Some molecules cannot be represented by a single Lewis structure. Resonance structures are multiple valid Lewis structures that together describe the actual bonding, where electrons are delocalized across multiple bonds. The actual structure is a hybrid of all resonance forms, with bond order and length between single and double bond values.
When you learned to draw Lewis structures, you placed electrons into bonds and lone pairs to satisfy the octet rule. That works perfectly for molecules like water or methane, where one arrangement accounts for all the bonding. But consider the carbonate ion, CO₃²⁻. You can draw a valid Lewis structure with a double bond to one oxygen and single bonds to the other two — but which oxygen gets the double bond? There is no experimental reason to pick one over another, and in fact measurements show all three C–O bonds are identical. A single Lewis structure cannot capture this reality, so we draw all three possibilities and call them resonance structures.
The critical idea is that resonance structures are not different molecules flickering back and forth. The molecule does not alternate between forms. Instead, the true electronic structure is a resonance hybrid — a weighted average of all contributing structures, the way a mule is a hybrid of a horse and a donkey rather than something that switches between the two. In carbonate, each C–O bond has a bond order of 1⅓, intermediate between a single bond (longer, weaker) and a double bond (shorter, stronger). The electrons are delocalized — spread across all three bonds simultaneously rather than pinned to one location.
Not all resonance structures contribute equally to the hybrid. A structure in which every atom has a complete octet, formal charges are minimized, and any negative formal charge sits on the more electronegative atom is a major contributor. Structures that violate these guidelines still participate but carry less weight. For example, in the cyanate ion (OCN⁻), the structure placing the negative formal charge on oxygen is a larger contributor than the one placing it on nitrogen, because oxygen is more electronegative and better stabilizes negative charge.
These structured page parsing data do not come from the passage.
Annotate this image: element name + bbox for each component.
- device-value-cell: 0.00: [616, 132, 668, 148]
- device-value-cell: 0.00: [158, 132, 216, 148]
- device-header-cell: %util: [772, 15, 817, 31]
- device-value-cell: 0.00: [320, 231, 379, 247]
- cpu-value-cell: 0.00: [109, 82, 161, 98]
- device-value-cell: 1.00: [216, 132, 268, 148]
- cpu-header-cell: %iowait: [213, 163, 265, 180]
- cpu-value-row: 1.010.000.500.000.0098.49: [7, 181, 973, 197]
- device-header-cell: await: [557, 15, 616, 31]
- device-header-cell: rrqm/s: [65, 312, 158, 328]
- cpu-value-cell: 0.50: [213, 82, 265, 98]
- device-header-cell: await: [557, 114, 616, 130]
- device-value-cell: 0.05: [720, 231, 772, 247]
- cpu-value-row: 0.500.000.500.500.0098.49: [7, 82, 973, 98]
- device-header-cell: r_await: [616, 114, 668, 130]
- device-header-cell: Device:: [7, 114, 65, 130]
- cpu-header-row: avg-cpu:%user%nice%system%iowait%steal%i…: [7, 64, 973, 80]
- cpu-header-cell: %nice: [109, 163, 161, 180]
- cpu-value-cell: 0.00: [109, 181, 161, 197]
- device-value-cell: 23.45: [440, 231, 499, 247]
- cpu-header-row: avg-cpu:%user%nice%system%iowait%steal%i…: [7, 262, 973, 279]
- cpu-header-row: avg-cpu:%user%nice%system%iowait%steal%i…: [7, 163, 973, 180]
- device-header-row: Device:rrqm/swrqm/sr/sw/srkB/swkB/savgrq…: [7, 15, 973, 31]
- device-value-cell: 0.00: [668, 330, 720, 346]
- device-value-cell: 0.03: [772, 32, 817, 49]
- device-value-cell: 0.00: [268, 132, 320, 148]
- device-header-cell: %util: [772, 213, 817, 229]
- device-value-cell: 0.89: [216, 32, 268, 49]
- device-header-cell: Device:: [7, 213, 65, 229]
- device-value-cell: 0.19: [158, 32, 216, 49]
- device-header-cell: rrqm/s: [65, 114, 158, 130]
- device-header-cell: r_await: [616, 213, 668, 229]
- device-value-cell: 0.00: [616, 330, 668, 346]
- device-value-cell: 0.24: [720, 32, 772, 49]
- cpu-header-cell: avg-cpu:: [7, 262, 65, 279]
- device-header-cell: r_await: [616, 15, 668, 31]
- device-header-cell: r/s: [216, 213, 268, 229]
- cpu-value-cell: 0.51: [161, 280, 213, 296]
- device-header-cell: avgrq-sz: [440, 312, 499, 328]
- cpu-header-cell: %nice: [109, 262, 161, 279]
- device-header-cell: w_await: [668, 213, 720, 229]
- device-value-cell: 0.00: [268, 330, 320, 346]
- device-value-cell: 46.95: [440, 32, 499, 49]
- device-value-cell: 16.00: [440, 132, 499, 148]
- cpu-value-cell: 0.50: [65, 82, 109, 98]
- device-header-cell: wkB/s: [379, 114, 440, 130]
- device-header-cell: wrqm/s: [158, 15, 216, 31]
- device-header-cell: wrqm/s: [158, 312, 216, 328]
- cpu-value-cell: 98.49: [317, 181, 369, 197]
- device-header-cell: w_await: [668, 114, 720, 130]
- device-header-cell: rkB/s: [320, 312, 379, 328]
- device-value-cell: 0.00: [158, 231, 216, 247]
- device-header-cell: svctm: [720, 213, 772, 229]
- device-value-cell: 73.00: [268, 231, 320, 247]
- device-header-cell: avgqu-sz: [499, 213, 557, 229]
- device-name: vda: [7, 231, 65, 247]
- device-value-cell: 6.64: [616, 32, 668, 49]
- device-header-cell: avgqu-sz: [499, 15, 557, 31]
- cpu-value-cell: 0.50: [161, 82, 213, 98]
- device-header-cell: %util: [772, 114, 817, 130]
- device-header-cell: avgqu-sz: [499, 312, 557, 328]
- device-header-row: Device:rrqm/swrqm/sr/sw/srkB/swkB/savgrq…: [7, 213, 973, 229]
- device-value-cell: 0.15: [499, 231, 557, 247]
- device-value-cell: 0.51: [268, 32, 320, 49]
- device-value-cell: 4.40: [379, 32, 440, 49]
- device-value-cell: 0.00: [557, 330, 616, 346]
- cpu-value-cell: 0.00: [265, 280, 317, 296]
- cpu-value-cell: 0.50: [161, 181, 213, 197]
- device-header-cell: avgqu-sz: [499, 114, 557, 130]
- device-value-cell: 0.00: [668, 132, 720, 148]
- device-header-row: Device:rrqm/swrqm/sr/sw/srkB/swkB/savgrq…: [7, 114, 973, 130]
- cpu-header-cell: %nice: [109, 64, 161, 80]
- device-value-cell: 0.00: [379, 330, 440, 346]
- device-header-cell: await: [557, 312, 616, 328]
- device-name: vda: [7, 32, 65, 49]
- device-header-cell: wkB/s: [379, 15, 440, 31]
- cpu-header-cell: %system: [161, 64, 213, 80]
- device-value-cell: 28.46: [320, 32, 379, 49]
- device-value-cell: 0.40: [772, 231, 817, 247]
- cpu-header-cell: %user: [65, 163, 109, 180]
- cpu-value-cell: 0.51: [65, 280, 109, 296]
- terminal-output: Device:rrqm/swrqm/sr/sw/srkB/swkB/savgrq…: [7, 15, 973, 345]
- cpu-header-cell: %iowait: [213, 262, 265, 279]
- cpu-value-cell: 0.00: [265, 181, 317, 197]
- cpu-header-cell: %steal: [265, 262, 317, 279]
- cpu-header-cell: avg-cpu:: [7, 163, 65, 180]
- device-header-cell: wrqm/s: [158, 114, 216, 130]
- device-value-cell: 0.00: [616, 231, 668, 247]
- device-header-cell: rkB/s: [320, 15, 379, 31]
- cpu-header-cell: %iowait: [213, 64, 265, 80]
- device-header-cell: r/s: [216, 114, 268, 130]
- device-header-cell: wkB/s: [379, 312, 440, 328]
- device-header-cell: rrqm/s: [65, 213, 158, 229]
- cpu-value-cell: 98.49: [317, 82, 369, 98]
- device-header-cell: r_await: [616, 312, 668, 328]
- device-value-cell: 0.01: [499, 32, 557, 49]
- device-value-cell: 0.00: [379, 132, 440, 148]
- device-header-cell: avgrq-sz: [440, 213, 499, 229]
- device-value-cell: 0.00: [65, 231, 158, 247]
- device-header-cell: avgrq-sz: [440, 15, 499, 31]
The practical payoff of resonance is that it lets you predict molecular properties from Lewis structures alone. If you can draw multiple valid resonance forms for a species, you know the real bond lengths and strengths will be intermediate, the charge will be spread out (making the species more stable), and the molecule will be harder to break apart than any single structure would suggest. Delocalization through resonance is one of the most powerful stabilizing forces in chemistry, and it will reappear constantly — in aromatic rings, in conjugated systems, and in understanding why some acids are strong and others weak.